Result 94 is CHEBI:28262 which seems normal image

I'm sending to BTE first, I'm not sure if its really an NN issue given the CURIE looks non-existent

andrewsu commented 3 days ago

This partly has to do with us ingesting SuppKG, a resource that links dietary supplements to diseases.

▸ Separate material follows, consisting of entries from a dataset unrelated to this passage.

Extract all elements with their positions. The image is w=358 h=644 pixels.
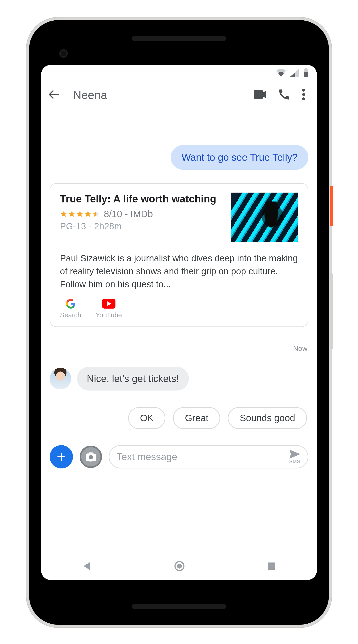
send-label: SMS [289, 459, 301, 464]
nav-home-icon[interactable] [174, 561, 185, 572]
youtube-link[interactable]: YouTube [95, 298, 122, 319]
info-card[interactable]: True Telly: A life worth watching [50, 183, 308, 327]
search-link[interactable]: Search [60, 298, 81, 319]
card-timestamp: Now [293, 344, 308, 353]
status-bar [41, 65, 317, 80]
outgoing-message[interactable]: Want to go see True Telly? [171, 145, 308, 170]
incoming-message[interactable]: Nice, let's get tickets! [77, 367, 189, 390]
call-icon[interactable] [279, 89, 290, 101]
youtube-icon [102, 298, 115, 309]
screen: Neena Want to go see True Telly? [41, 65, 317, 580]
svg-rect-12 [268, 562, 275, 570]
card-description: Paul Sizawick is a journalist who dives … [60, 252, 298, 291]
video-call-icon[interactable] [254, 90, 266, 100]
camera-button[interactable] [80, 446, 102, 468]
bottom-speaker [132, 604, 226, 609]
battery-icon [303, 68, 309, 77]
svg-point-7 [302, 98, 305, 100]
search-link-label: Search [60, 311, 81, 319]
power-button [330, 186, 333, 226]
more-icon[interactable] [302, 89, 305, 101]
cellular-icon [290, 69, 299, 77]
svg-point-11 [177, 564, 182, 568]
card-title: True Telly: A life worth watching [60, 192, 225, 206]
youtube-link-label: YouTube [95, 311, 122, 319]
svg-point-9 [89, 455, 93, 459]
card-thumbnail [231, 192, 298, 242]
smart-reply-chip[interactable]: Sounds good [228, 407, 307, 429]
svg-rect-4 [254, 90, 263, 99]
volume-rocker [330, 273, 333, 349]
earpiece-speaker [132, 36, 226, 41]
contact-avatar[interactable] [50, 368, 71, 390]
contact-name[interactable]: Neena [73, 88, 245, 102]
message-input[interactable]: Text message SMS [109, 445, 308, 468]
svg-rect-0 [305, 68, 307, 69]
nav-back-icon[interactable] [82, 561, 92, 572]
message-placeholder: Text message [117, 451, 177, 462]
card-rating-text: 8/10 - IMDb [104, 209, 153, 220]
star-icons [60, 210, 100, 218]
card-meta: PG-13 - 2h28m [60, 221, 225, 231]
phone-frame: Neena Want to go see True Telly? [29, 20, 329, 625]
app-bar: Neena [41, 80, 317, 109]
svg-point-5 [302, 89, 305, 92]
system-nav-bar [41, 553, 317, 580]
wifi-icon [276, 69, 286, 77]
send-button[interactable]: SMS [289, 450, 301, 464]
add-button[interactable] [50, 445, 73, 468]
card-rating: 8/10 - IMDb [60, 209, 225, 220]
smart-reply-chip[interactable]: Great [173, 407, 220, 429]
svg-rect-2 [304, 72, 308, 77]
back-icon[interactable] [47, 88, 59, 102]
incoming-row: Nice, let's get tickets! [50, 367, 189, 390]
nav-recents-icon[interactable] [267, 562, 276, 572]
front-camera [59, 49, 68, 58]
conversation-area: Want to go see True Telly? True Telly: A… [41, 109, 317, 553]
smart-reply-chip[interactable]: OK [128, 407, 166, 429]
compose-bar: Text message SMS [50, 445, 308, 468]
smart-reply-row: OK Great Sounds good [41, 407, 317, 429]
svg-point-6 [302, 93, 305, 96]
google-icon [66, 298, 76, 309]
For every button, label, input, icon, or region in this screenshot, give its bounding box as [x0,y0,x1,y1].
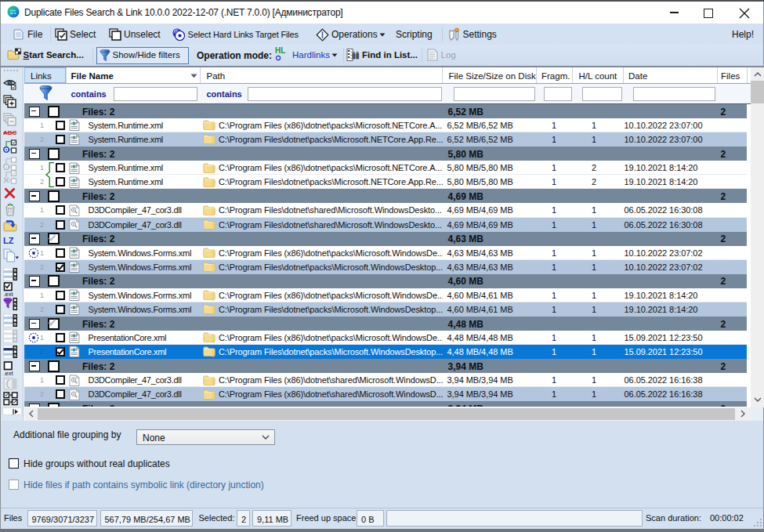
svg-text:.ext: .ext [4,291,14,297]
svg-text:.ext: .ext [4,370,14,376]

More details can be found in https://github.com/biothings/pending.api/issues/55 and https://github.com/biothings/biothings_explorer/issues/706, but the TLDR is that the resource invented these UMLS-like identifiers in cases where they didn't find a suitable UMLS identifier that already existed. We (internally) discussed the issue when we brought SuppKG on board and decided to just move forward since these are a relatively small proportion of suppKG as a whole, but we are certainly open to revisiting...

There is also something strange with the lack of EPC here, related to https://github.com/NCATSTranslator/Feedback/issues/831. We'll be looking into that one as well...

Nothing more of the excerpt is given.